Raw data ->
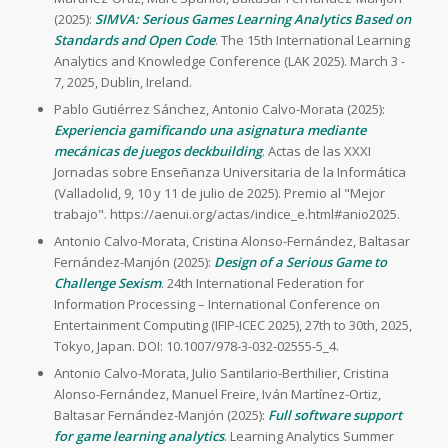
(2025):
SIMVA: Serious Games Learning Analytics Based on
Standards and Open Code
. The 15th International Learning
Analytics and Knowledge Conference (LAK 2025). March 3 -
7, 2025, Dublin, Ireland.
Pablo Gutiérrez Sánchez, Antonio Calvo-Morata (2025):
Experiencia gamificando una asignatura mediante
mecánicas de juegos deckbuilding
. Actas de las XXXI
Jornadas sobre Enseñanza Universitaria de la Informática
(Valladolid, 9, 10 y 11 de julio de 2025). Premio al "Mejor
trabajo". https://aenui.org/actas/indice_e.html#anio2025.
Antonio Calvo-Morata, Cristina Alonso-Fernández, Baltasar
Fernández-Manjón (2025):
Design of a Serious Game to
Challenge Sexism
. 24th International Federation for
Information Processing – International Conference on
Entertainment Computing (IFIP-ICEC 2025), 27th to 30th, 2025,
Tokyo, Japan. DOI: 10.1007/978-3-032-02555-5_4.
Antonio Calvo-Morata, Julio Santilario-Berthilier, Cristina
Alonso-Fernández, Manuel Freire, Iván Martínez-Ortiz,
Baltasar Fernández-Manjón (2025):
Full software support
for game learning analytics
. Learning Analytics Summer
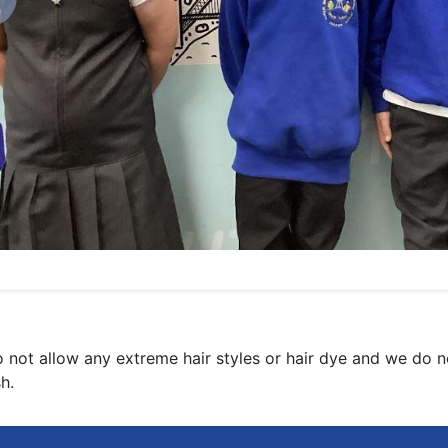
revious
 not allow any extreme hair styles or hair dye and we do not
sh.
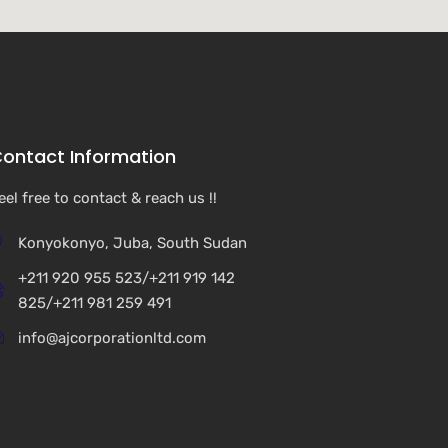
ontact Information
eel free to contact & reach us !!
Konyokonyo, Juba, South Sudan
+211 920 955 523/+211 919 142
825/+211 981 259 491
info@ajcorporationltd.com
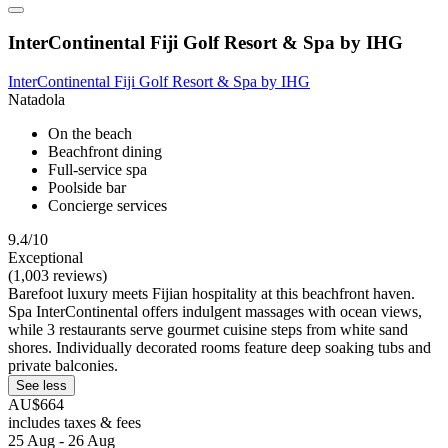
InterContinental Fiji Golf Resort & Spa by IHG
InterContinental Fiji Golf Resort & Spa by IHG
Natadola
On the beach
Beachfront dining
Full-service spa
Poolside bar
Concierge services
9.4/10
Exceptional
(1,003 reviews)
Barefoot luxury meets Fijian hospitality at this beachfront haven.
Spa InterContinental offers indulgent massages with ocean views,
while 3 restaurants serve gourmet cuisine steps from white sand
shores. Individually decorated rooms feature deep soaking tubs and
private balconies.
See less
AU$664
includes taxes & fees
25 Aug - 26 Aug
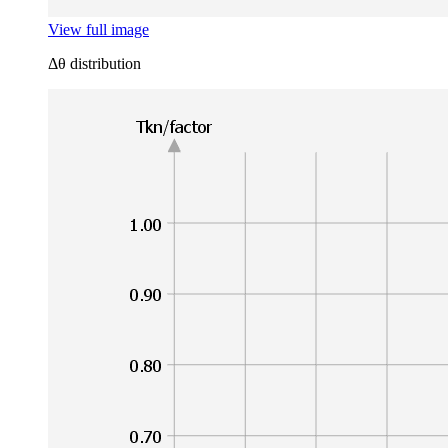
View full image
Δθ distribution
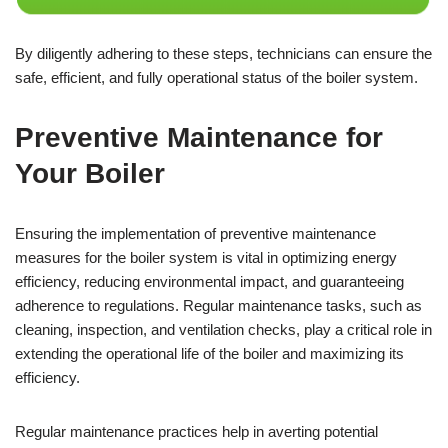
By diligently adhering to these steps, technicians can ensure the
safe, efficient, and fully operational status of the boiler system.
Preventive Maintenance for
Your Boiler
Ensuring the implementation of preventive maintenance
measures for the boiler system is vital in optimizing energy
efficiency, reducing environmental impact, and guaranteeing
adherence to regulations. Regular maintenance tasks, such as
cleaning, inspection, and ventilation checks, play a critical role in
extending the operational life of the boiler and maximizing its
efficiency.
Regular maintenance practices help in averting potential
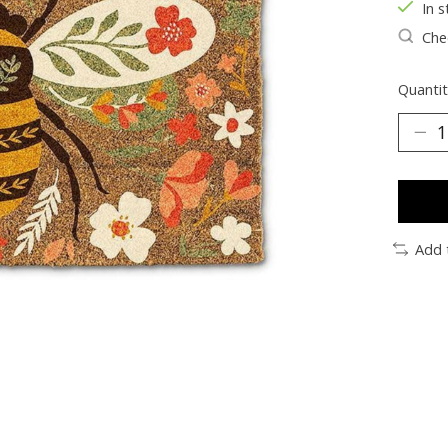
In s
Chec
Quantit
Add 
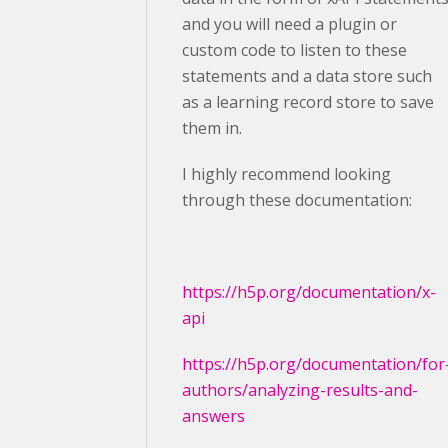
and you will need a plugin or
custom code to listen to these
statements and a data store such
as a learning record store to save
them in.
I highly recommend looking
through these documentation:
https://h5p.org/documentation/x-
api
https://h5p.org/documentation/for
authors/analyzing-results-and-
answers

* * *

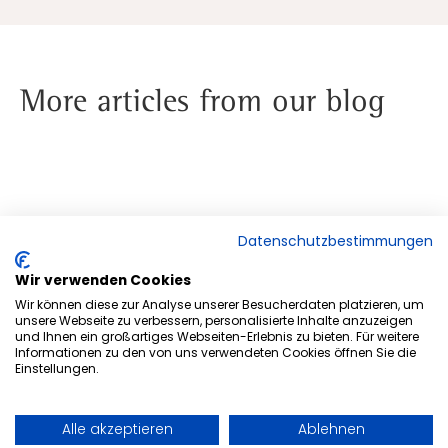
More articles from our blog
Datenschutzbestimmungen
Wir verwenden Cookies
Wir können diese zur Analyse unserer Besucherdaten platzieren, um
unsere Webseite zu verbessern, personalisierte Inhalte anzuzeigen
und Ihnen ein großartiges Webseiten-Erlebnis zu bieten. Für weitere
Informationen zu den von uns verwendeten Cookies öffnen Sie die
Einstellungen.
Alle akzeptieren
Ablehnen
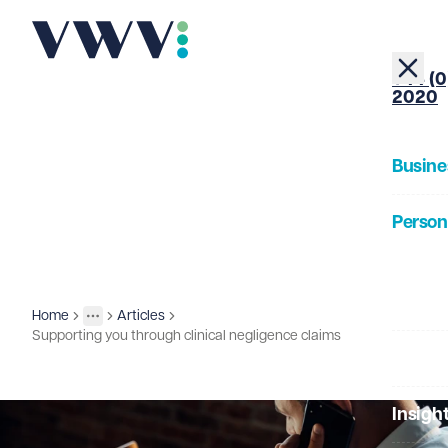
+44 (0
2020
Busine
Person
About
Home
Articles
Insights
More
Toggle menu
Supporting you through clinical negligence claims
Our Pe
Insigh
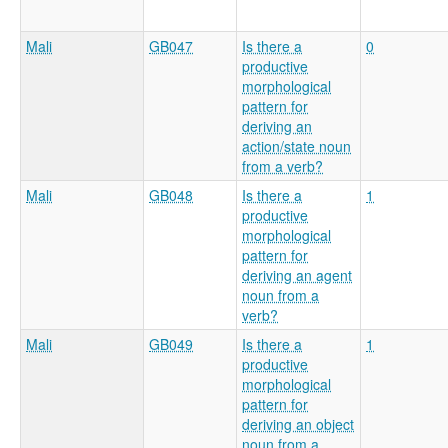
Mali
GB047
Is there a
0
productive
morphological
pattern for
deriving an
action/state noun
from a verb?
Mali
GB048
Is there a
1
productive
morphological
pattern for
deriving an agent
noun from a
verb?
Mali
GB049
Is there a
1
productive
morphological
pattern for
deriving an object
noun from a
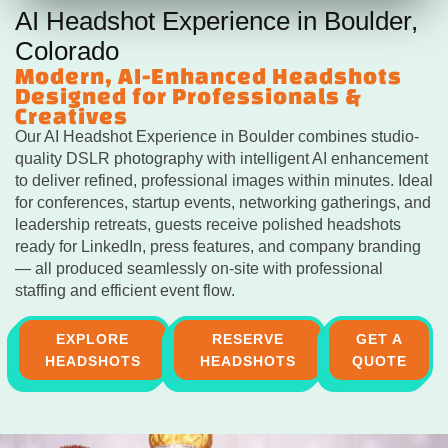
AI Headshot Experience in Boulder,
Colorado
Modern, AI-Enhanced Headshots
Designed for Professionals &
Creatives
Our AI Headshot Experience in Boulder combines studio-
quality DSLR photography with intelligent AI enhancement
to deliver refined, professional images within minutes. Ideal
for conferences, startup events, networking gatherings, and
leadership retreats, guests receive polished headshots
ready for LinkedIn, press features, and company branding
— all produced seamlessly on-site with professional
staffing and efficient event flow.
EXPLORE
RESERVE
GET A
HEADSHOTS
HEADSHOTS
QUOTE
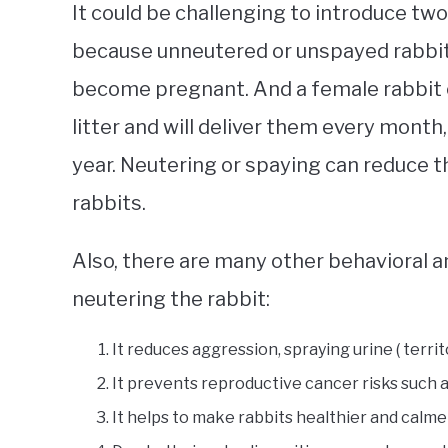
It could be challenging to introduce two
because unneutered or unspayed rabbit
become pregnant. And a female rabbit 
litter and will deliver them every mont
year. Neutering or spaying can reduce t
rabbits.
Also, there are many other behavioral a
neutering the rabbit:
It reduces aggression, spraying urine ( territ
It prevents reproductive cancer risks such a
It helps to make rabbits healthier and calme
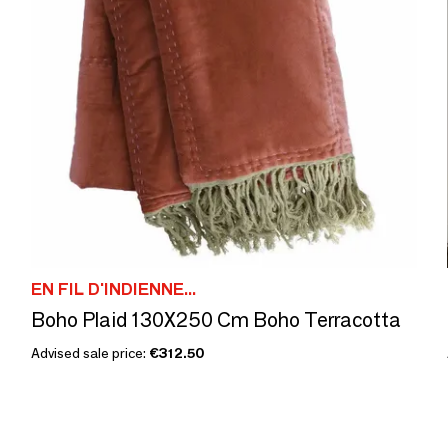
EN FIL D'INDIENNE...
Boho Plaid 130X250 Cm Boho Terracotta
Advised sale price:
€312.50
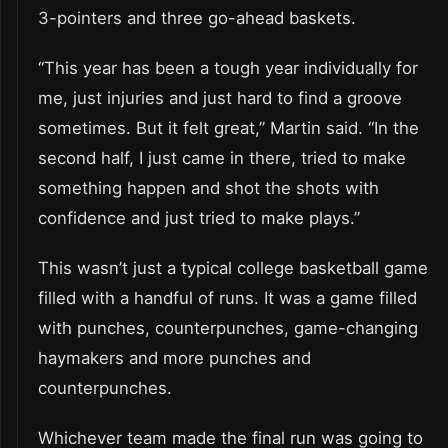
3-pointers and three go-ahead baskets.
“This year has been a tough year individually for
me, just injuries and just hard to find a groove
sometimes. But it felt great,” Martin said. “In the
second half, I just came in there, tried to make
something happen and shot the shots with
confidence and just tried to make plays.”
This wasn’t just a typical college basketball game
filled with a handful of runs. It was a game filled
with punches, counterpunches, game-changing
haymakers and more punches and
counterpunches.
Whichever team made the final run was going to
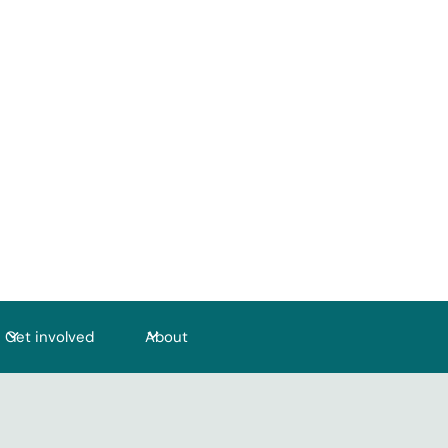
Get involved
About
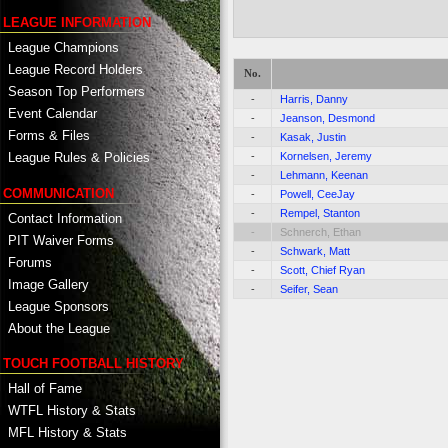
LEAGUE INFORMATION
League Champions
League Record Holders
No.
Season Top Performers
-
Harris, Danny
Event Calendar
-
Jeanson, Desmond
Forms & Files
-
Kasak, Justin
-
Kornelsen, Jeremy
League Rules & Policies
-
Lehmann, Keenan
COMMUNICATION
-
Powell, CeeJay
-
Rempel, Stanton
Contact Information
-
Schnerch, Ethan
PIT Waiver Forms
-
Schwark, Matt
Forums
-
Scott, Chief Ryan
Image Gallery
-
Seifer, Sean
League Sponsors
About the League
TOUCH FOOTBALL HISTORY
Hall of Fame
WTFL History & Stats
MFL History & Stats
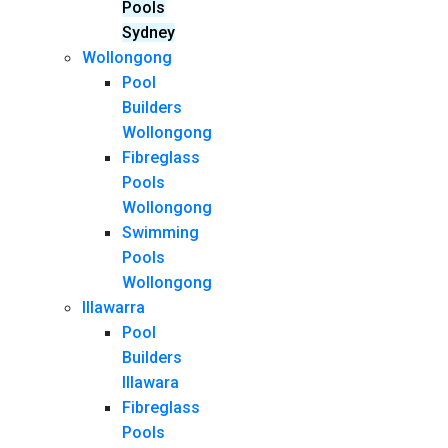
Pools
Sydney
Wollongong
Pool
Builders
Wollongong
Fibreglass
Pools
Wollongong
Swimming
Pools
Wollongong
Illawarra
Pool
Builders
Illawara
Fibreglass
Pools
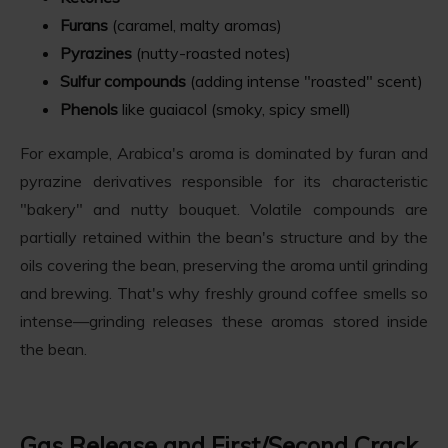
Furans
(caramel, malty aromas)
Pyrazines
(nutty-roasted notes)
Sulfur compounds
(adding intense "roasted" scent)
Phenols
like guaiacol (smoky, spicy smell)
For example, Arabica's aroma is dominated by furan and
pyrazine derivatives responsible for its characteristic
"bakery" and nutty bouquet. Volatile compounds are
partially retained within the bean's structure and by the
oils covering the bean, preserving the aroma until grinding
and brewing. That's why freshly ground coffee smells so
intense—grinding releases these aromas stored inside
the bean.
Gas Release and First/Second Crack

--

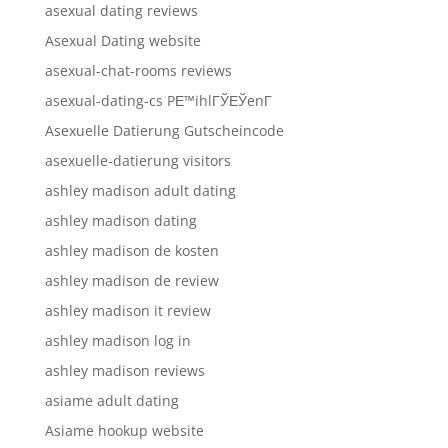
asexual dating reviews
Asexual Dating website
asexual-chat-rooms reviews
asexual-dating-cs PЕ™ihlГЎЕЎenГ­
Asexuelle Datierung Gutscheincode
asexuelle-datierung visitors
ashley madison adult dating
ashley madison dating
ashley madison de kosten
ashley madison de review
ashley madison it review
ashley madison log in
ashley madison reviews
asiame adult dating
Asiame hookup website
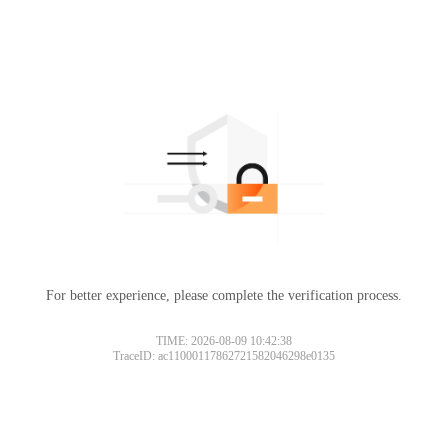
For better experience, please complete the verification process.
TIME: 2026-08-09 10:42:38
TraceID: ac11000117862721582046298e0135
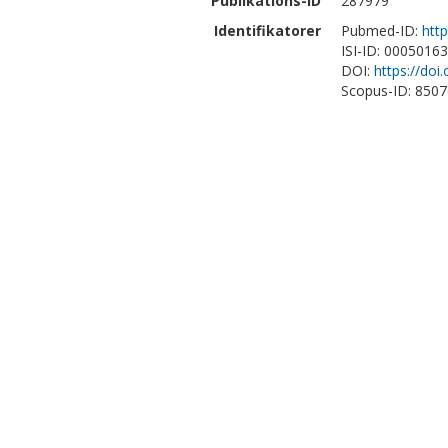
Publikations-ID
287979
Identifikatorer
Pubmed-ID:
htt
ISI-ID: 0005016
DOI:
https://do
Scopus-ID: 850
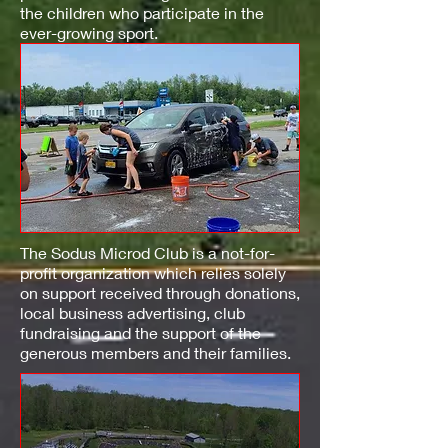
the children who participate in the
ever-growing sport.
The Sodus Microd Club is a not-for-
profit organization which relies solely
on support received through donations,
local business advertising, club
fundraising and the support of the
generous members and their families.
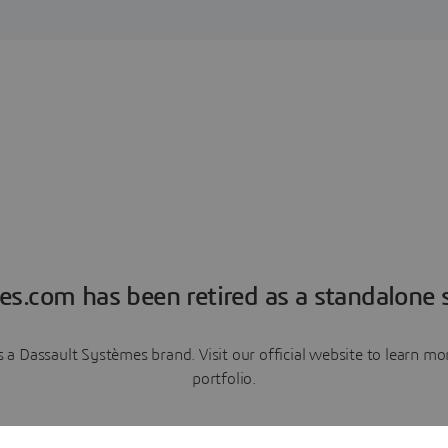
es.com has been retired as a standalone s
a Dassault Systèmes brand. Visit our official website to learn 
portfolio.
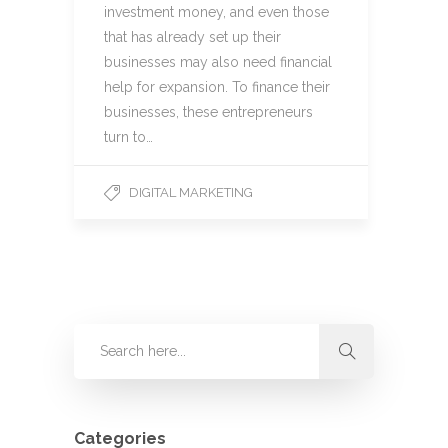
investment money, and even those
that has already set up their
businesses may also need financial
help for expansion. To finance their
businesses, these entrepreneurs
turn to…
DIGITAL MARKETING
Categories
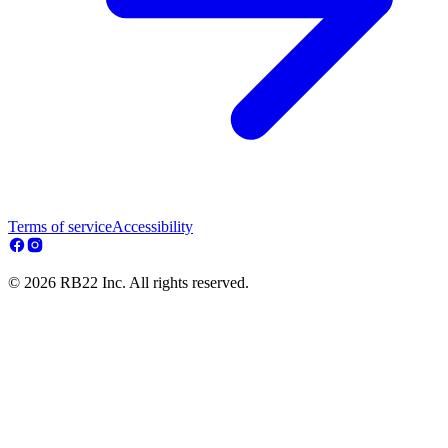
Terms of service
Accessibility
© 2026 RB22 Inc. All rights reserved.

Action item -> How would the lines above read from the one with "asiame adult dating" to the one with "ever-growing sport.", inclusive, with no pictures? Write them out exactly.

The completed task ->
asiame adult dating
Asiame hookup website
For better experience, please complete the verification process.
TIME: 2026-08-09 10:42:38
TraceID: ac11000117862721582046298e0135
Publikations-ID
287979
Identifikatorer
Pubmed-ID:
htt
ISI-ID: 0005016
DOI:
https://do
Scopus-ID: 850
the children who participate in the
ever-growing sport.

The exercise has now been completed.